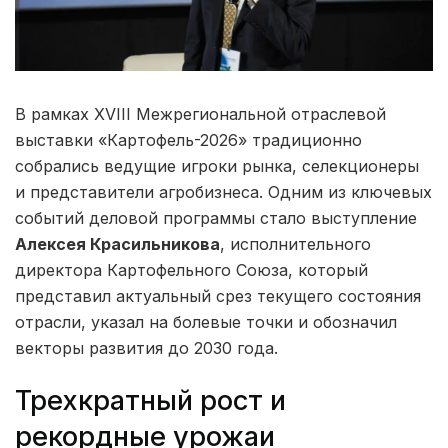
В рамках XVIII Межрегиональной отраслевой
выставки «Картофель-2026» традиционно
собрались ведущие игроки рынка, селекционеры
и представители агробизнеса. Одним из ключевых
событий деловой программы стало выступление
Алексея Красильникова
, исполнительного
директора Картофельного Союза, который
представил актуальный срез текущего состояния
отрасли, указал на болевые точки и обозначил
векторы развития до 2030 года.
Трехкратный рост и
рекордные урожаи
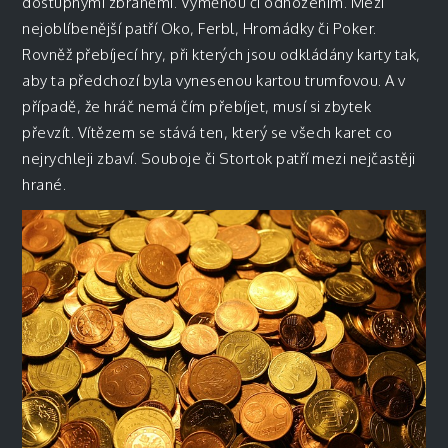
dostupnými zbraněmi. Výměnou či odhozením. Mezi
nejoblíbenější patří Oko, Ferbl, Hromádky či Poker.
Rovněž přebíjecí hry, při kterých jsou odkládány karty tak,
aby ta předchozí byla vynesenou kartou trumfovou. A v
případě, že hráč nemá čím přebíjet, musí si zbytek
převzít. Vítězem se stává ten, který se všech karet co
nejrychleji zbaví. Souboje či Stortok patří mezi nejčastěji
hrané.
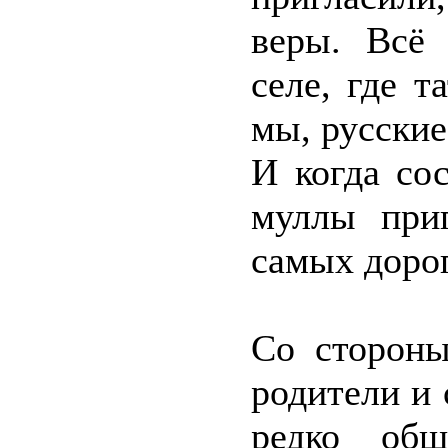
веры. Всё 
селе, где т
мы, русские
И когда со
муллы при
самых дорог
Со стороны
родители и 
редко общ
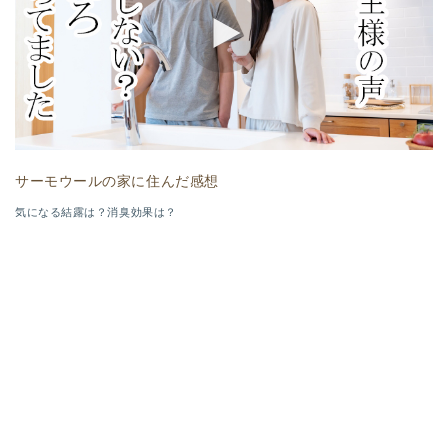
サーモウールの家に住んだ感想
気になる結露は？消臭効果は？
[!% if (image.url!="") { %]
[!% } %]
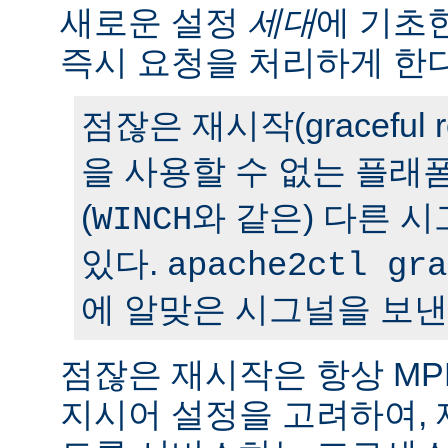
새로운 설정
세대
에 기초
즉시 요청을 처리하게 한다
점잖은 재시작(graceful r
을 사용할 수 없는 플래
(
와 같은) 다른 
WINCH
있다.
apache2ctl gra
에 알맞은 시그널을 보낸
점잖은 재시작은 항상 M
지시어 설정을 고려하여,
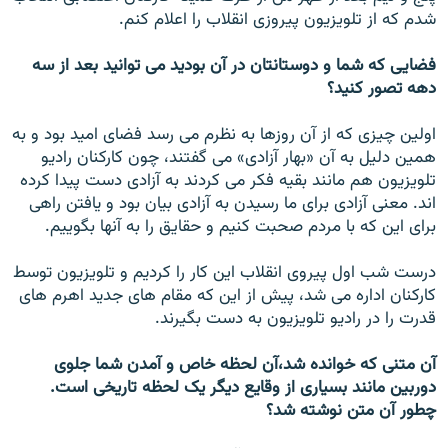
شدم که از تلويزيون پيروزی انقلاب را اعلام کنم.
فضایی که شما و دوستانتان در آن بودید می توانید بعد از سه
دهه تصور کنيد؟
اولين چيزی که از آن روزها به نظرم می رسد فضای اميد بود و به
همين دليل به آن «بهار آزادی» می گفتند، چون کارکنان راديو
تلويزيون هم مانند بقيه فکر می کردند به آزادی دست پيدا کرده
اند. معنی آزادی برای ما رسيدن به آزادی بيان بود و يافتن راهی
برای اين که با مردم صحبت کنيم و حقايق را به آنها بگوييم.
درست شب اول پيروی انقلاب اين کار را کرديم و تلويزيون توسط
کارکنان اداره می شد، پيش از اين که مقام های جديد اهرم های
قدرت را در راديو تلويزيون به دست بگيرند.
آن متنی که خوانده شد،آن لحظه خاص و آمدن شما جلوی
دوربين مانند بسياری از وقايع ديگر يک لحظه تاريخی است.
چطور آن متن نوشته شد؟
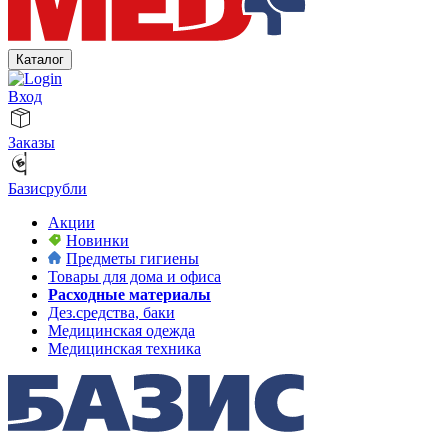
Каталог
Вход
Заказы
Базисрубли
Акции
Новинки
Предметы гигиены
Товары для дома и офиса
Расходные материалы
Дез.средства, баки
Медицинская одежда
Медицинская техника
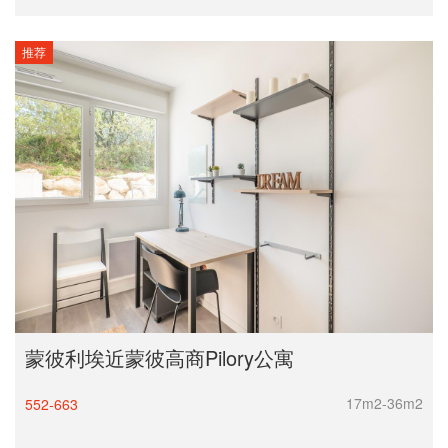
拉罗谢尔
推荐
蒙彼利埃近蒙彼高商Pilory公寓
17m2-36m2
552-663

⁂

__Brief__: If an entry above contains a picture, leave that picture out and copy everything else exactly.

__Solved problem__:
В рамках XVIII Межрегиональной отраслевой
выставки «Картофель-2026» традиционно
собрались ведущие игроки рынка, селекционеры
и представители агробизнеса. Одним из ключевых
событий деловой программы стало выступление
Алексея Красильникова
, исполнительного
директора Картофельного Союза, который
представил актуальный срез текущего состояния
отрасли, указал на болевые точки и обозначил
векторы развития до 2030 года.
Трехкратный рост и
рекордные урожаи
dostupnými zbraněmi. Výměnou či odhozením. Mezi
nejoblíbenější patří Oko, Ferbl, Hromádky či Poker.
Rovněž přebíjecí hry, při kterých jsou odkládány karty tak,
aby ta předchozí byla vynesenou kartou trumfovou. A v
případě, že hráč nemá čím přebíjet, musí si zbytek
převzít. Vítězem se stává ten, který se všech karet co
nejrychleji zbaví. Souboje či Stortok patří mezi nejčastěji
hrané.
веры. Всё 
селе, где т
мы, русские
И когда со
муллы при
самых дорог
Со стороны
родители и 
редко общ
サーモウールの家に住んだ感想
気になる結露は？消臭効果は？
[!% if (image.url!="") { %]
[!% } %]
새로운 설정
세대
에 기초
즉시 요청을 처리하게 한다
점잖은 재시작(graceful r
을 사용할 수 없는 플래
(
와 같은) 다른 
WINCH
있다.
apache2ctl gra
에 알맞은 시그널을 보낸
점잖은 재시작은 항상 M
지시어 설정을 고려하여,
شدم که از تلويزيون پيروزی انقلاب را اعلام کنم.
فضایی که شما و دوستانتان در آن بودید می توانید بعد از سه
دهه تصور کنيد؟
اولين چيزی که از آن روزها به نظرم می رسد فضای اميد بود و به
همين دليل به آن «بهار آزادی» می گفتند، چون کارکنان راديو
تلويزيون هم مانند بقيه فکر می کردند به آزادی دست پيدا کرده
اند. معنی آزادی برای ما رسيدن به آزادی بيان بود و يافتن راهی
برای اين که با مردم صحبت کنيم و حقايق را به آنها بگوييم.
درست شب اول پيروی انقلاب اين کار را کرديم و تلويزيون توسط
کارکنان اداره می شد، پيش از اين که مقام های جديد اهرم های
قدرت را در راديو تلويزيون به دست بگيرند.
آن متنی که خوانده شد،آن لحظه خاص و آمدن شما جلوی
دوربين مانند بسياری از وقايع ديگر يک لحظه تاريخی است.
چطور آن متن نوشته شد؟
Каталог
Вход
Заказы
Базисрубли
Акции
Новинки
Предметы гигиены
Товары для дома и офиса
Расходные материалы
Дез.средства, баки
Медицинская одежда
Медицинская техника
拉罗谢尔
推荐
蒙彼利埃近蒙彼高商Pilory公寓
17m2-36m2
552-663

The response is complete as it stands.